ASSIGNMENT » Say how many lines in the listing contain the string "التي", giving the number alone.
════════
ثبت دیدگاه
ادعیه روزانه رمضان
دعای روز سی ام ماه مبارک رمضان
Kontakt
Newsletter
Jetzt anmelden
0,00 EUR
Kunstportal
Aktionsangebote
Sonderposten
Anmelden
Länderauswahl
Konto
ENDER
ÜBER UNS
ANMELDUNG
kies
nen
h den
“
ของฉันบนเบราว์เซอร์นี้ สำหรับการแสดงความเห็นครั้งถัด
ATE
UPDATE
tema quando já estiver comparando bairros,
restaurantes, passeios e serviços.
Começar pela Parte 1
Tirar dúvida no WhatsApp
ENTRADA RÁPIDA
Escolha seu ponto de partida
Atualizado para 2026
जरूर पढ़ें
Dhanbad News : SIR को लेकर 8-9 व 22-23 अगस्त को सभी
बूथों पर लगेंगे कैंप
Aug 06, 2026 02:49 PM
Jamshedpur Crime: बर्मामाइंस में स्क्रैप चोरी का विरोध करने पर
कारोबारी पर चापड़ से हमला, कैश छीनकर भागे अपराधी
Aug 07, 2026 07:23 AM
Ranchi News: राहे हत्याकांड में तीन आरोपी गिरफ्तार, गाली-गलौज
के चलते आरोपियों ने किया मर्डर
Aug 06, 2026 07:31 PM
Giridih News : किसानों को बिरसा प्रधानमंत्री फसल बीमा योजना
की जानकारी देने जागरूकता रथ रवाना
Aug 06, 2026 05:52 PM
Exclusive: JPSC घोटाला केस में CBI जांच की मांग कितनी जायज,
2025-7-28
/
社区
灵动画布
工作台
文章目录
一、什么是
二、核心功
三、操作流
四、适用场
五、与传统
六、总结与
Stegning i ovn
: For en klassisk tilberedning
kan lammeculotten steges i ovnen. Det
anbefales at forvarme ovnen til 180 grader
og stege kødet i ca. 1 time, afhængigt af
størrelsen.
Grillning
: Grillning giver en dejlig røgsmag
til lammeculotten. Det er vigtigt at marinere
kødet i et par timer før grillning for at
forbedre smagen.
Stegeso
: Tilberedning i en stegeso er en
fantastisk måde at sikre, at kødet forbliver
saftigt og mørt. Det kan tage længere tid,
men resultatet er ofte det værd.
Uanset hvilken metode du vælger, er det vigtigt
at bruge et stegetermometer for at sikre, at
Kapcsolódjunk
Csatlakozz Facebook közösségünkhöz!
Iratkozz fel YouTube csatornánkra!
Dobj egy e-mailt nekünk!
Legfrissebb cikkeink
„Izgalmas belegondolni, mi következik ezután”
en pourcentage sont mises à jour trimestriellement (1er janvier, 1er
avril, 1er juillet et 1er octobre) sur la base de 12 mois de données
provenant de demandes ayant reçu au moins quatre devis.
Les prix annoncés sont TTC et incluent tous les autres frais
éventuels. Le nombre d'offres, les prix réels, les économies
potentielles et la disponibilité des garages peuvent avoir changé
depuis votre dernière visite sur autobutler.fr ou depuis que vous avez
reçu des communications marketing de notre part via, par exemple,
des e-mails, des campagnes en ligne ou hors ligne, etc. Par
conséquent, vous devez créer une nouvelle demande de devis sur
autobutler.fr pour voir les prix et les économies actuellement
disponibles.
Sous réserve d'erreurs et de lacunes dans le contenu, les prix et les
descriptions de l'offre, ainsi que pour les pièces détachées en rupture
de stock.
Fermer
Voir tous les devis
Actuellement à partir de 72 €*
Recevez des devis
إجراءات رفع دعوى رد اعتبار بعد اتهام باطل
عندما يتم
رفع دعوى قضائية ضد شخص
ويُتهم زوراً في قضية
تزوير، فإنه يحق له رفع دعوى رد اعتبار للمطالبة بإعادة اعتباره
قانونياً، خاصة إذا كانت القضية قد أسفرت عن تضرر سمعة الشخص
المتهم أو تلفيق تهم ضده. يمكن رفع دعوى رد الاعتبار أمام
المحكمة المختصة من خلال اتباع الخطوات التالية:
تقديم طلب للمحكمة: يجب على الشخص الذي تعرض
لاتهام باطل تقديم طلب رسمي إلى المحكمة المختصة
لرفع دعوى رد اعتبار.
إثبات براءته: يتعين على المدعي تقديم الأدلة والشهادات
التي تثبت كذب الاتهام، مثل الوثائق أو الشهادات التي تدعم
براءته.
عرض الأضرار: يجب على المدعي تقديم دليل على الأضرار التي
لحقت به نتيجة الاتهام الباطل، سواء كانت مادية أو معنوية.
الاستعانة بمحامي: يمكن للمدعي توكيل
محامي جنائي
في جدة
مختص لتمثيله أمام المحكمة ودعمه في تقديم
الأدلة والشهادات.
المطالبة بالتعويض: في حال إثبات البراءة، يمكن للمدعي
════════
OUTPUT FOR THIS TASK » 2